Short Stories!

All three of my published short stories are now available to read directly on this site, without needing to download from an e-bookstore.

In order of publication, they are:

  • Remembering Turinam – (2013, fantasy, originally published in We See a Different Frontier)
  • The Parched Lands – (2014, science fiction, originally published in Issue 7 of Crossed Genres Magazine)
  • Anpo (The Dawn) – (2021, science fiction, self-published)

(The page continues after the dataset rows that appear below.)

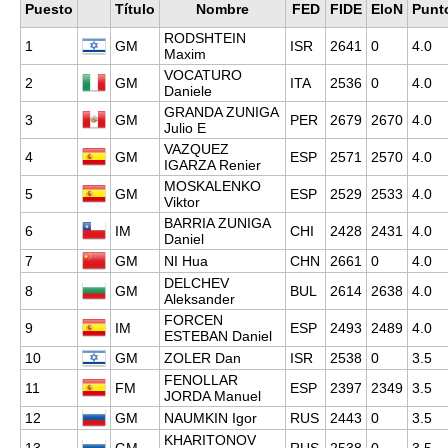
Puesto
Título
Nombre
FED
FIDE
EloN
Punt
RODSHTEIN
1
GM
ISR
2641
0
4.0
Maxim
VOCATURO
2
GM
ITA
2536
0
4.0
Daniele
GRANDA ZUNIGA
3
GM
PER
2679
2670
4.0
Julio E
VAZQUEZ
4
GM
ESP
2571
2570
4.0
IGARZA Renier
MOSKALENKO
5
GM
ESP
2529
2533
4.0
Viktor
BARRIA ZUNIGA
6
IM
CHI
2428
2431
4.0
Daniel
7
GM
NI Hua
CHN
2661
0
4.0
DELCHEV
8
GM
BUL
2614
2638
4.0
Aleksander
FORCEN
9
IM
ESP
2493
2489
4.0
ESTEBAN Daniel
10
GM
ZOLER Dan
ISR
2538
0
3.5
FENOLLAR
11
FM
ESP
2397
2349
3.5
JORDA Manuel
12
GM
NAUMKIN Igor
RUS
2443
0
3.5
KHARITONOV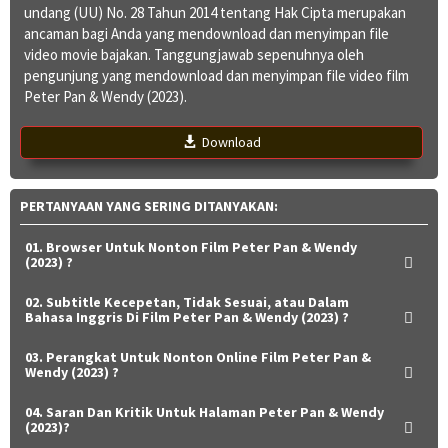
undang (UU) No. 28 Tahun 2014 tentang Hak Cipta merupakan
ancaman bagi Anda yang mendownload dan menyimpan file
video movie bajakan. Tanggungjawab sepenuhnya oleh
pengunjung yang mendownload dan menyimpan file video film
Peter Pan & Wendy (2023).
Download
PERTANYAAN YANG SERING DITANYAKAN:
01. Browser Untuk Nonton Film Peter Pan & Wendy
(2023) ?
02. Subtitle Kecepetan, Tidak Sesuai, atau Dalam
Bahasa Inggris Di Film Peter Pan & Wendy (2023) ?
03. Perangkat Untuk Nonton Online Film Peter Pan &
Wendy (2023) ?
04. Saran Dan Kritik Untuk Halaman Peter Pan & Wendy
(2023)?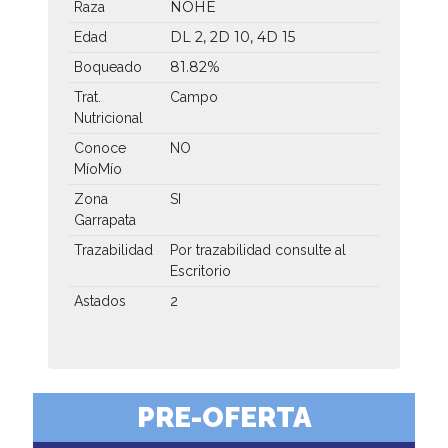
NOHE
Raza
DL 2, 2D 10, 4D 15
Edad
81.82%
Boqueado
Trat.
Campo
Nutricional
Conoce
NO
MíoMío
Zona
SI
Garrapata
Trazabilidad
Por trazabilidad consulte al
Escritorio
Astados
2
PRE-OFERTA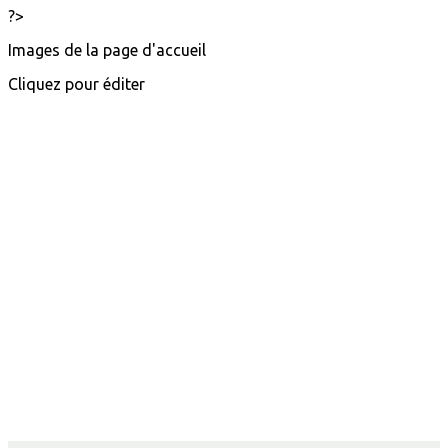
?>
Images de la page d'accueil
Cliquez pour éditer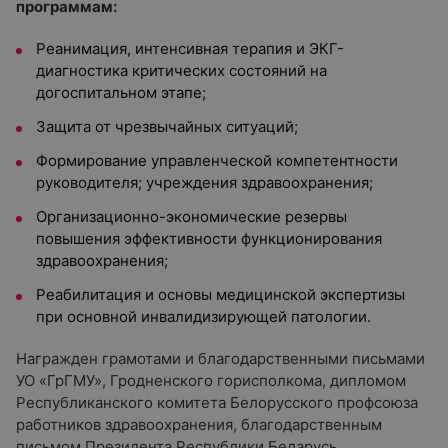
программам:
Реанимация, интенсивная терапия и ЭКГ-
диагностика критических состояний на
догоспитальном этапе;
Защита от чрезвычайных ситуаций;
Формирование управленческой компетентности
руководителя; учреждения здравоохранения;
Организационно-экономические резервы
повышения эффективности функционирования
здравоохранения;
Реабилитация и основы медицинской экспертизы
при основной инвалидизирующей патологии.
Награжден грамотами и благодарственными письмами
УО «ГрГМУ», Гродненского горисполкома, дипломом
Республиканского комитета Белорусского профсоюза
работников здравоохранения, благодарственным
письмом Президента Республики Беларусь.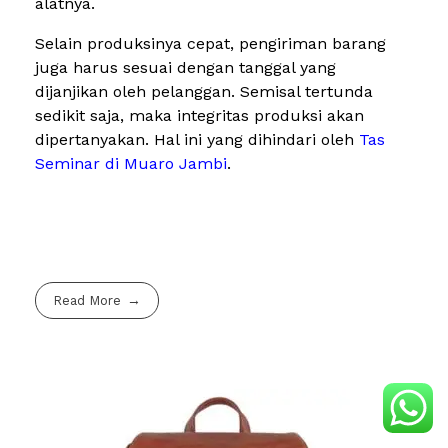
alatnya.
Selain produksinya cepat, pengiriman barang
juga harus sesuai dengan tanggal yang
dijanjikan oleh pelanggan. Semisal tertunda
sedikit saja, maka integritas produksi akan
dipertanyakan. Hal ini yang dihindari oleh
Tas
Seminar di Muaro Jambi
.
Read More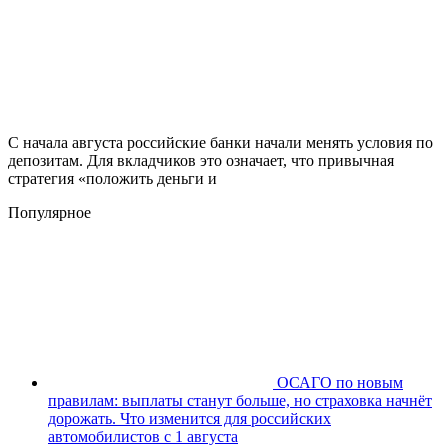
С начала августа российские банки начали менять условия по
депозитам. Для вкладчиков это означает, что привычная
стратегия «положить деньги и
Популярное
ОСАГО по новым
правилам: выплаты станут больше, но страховка начнёт
дорожать. Что изменится для российских
автомобилистов с 1 августа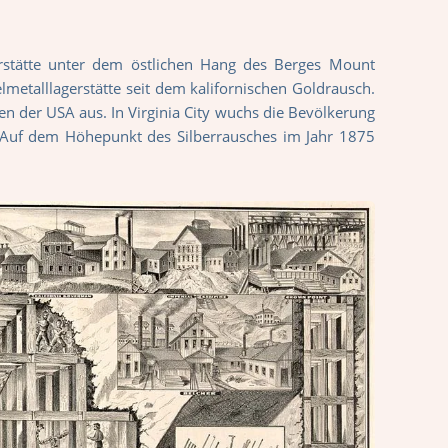
rstätte unter dem östlichen Hang des Berges Mount
metalllagerstätte seit dem kalifornischen Goldrausch.
en der USA aus. In Virginia City wuchs die Bevölkerung
. Auf dem Höhepunkt des Silberrausches im Jahr 1875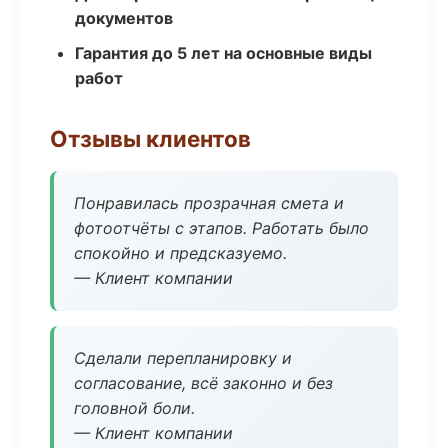
документов
Гарантия до 5 лет на основные виды
работ
Отзывы клиентов
Понравилась прозрачная смета и
фотоотчёты с этапов. Работать было
спокойно и предсказуемо.
— Клиент компании
Сделали перепланировку и
согласование, всё законно и без
головной боли.
— Клиент компании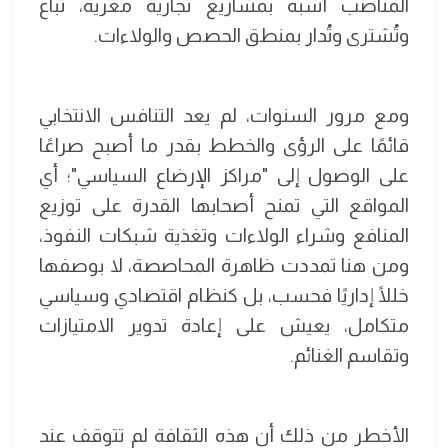
المناصب أشبه بمشاريع تجارية مغرية، تُباع
وتُشترى وتُدار بمنطق الحصص والولاءات.
ومع مرور السنوات، لم يعد التنافس الانتخابي
قائمًا على الرؤى والخطط بقدر ما أصبح صراعًا
على الوصول إلى "مراكز الإرضاع السياسي"؛ أي
المواقع التي تمنح أصحابها القدرة على توزيع
المنافع وشراء الولاءات وتغذية شبكات النفوذ،
ومن هنا تمددت ظاهرة المحاصصة، لا بوصفها
خللًا إداريًا فحسب، بل كنظام اقتصادي وسياسي
متكامل، يعيش على إعادة تدوير الامتيازات
وتقاسم الغنائم.
الأخطر من ذلك أن هذه الثقافة لم تتوقف عند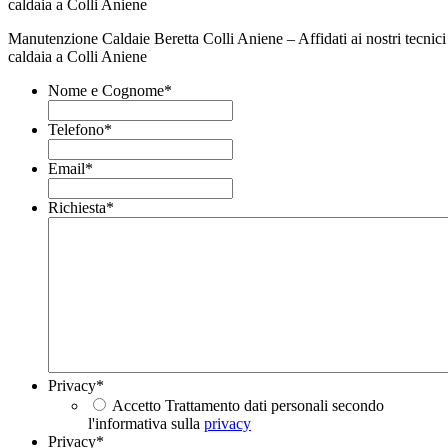
Manutenzione Caldaie Beretta Colli Aniene – Affidati ai nostri tecnici 
caldaia a Colli Aniene
Nome e Cognome
*
Telefono
*
Email
*
Richiesta
*
Privacy
*
Accetto Trattamento dati personali secondo
l'informativa sulla
privacy
Privacy
*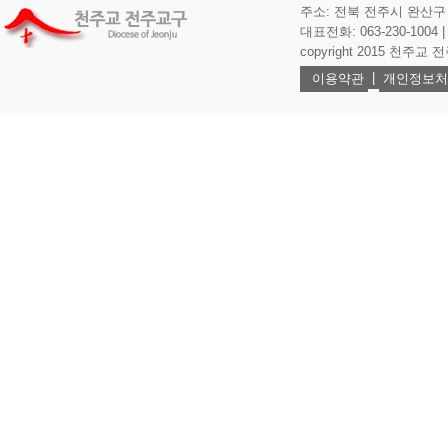
주소: 전북 전주시 완산구 기
대표전화: 063-230-1004 | 
copyright 2015 천주교 전주교
|
이용약관
개인정보처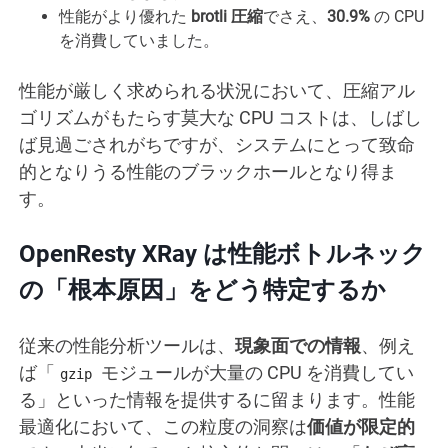
性能がより優れた
brotli 圧縮
でさえ、
30.9%
の CPU
を消費していました。
性能が厳しく求められる状況において、圧縮アル
ゴリズムがもたらす莫大な CPU コストは、しばし
ば見過ごされがちですが、システムにとって致命
的となりうる性能のブラックホールとなり得ま
す。
OpenResty XRay は性能ボトルネック
の「根本原因」をどう特定するか
従来の性能分析ツールは、
現象面での情報
、例え
ば「
モジュールが大量の CPU を消費してい
gzip
る」といった情報を提供するに留まります。性能
最適化において、この粒度の洞察は
価値が限定的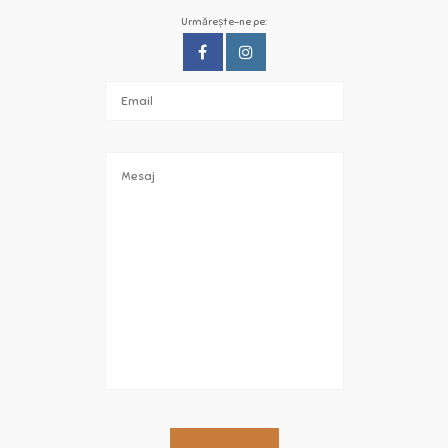
Urmărește-ne pe: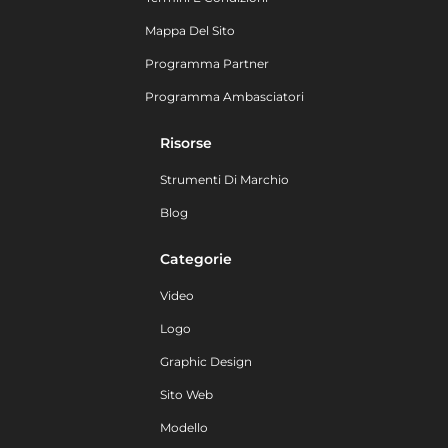
Mappa Del Sito
Programma Partner
Programma Ambasciatori
Risorse
Strumenti Di Marchio
Blog
Categorie
Video
Logo
Graphic Design
Sito Web
Modello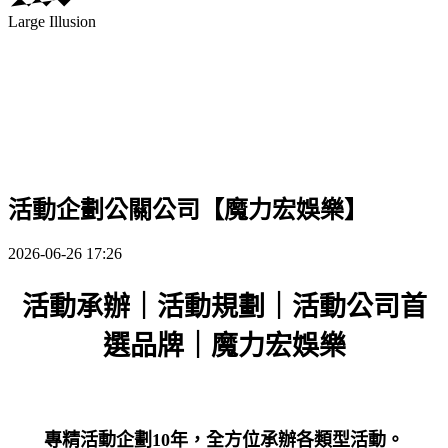
Large Illusion
活動企劃公關公司【魔力宏娛樂】
2026-06-26 17:26
活動承辦｜活動規劃｜活動公司首
選品牌｜魔力宏娛樂
專精活動企劃10年，全方位
承辦
各類型活動。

If you prefer to read these via an ereader, these stories have been (and still are) available for free download as mobi (Kindle) and epub (everyone else) files on Smashwords, Barnes and Noble, Apple Bookstore, Kobo, and, sigh, yes even Amazon.

Thanks to someone I met at MarsCon for the suggestion! This person was interested in my ideas, took my card after watching me on a panel, followed the QR code on it to my site… and then wondered why she couldn’t read some of my fiction immediately without having to do a transaction (even a free one) at a separate bookseller.

Seems obvious in retrospect, but I’m glad I could fix this now! All of my published stories, including my novel, will continue to be linked from the Stories page.

#IWSG: Audiobooks

On the first Wednesday of every month, members of the Insecure Writer’s Support Group (open to anyone and full of great resources and information for writers) post their answers to a monthly prompt on their blogs.

Authors benefit from getting an insightful prompt for generating more blog content, and IWSG links all respondents, which is a way for writers to discover

April 6 question Have any of your books been made into audio books? If so, what is the main challenge in producing an audiobook?

The short answer is: no.

But if I left it there, that would be a very boring blog post! A better answer might be: I’d like to do that.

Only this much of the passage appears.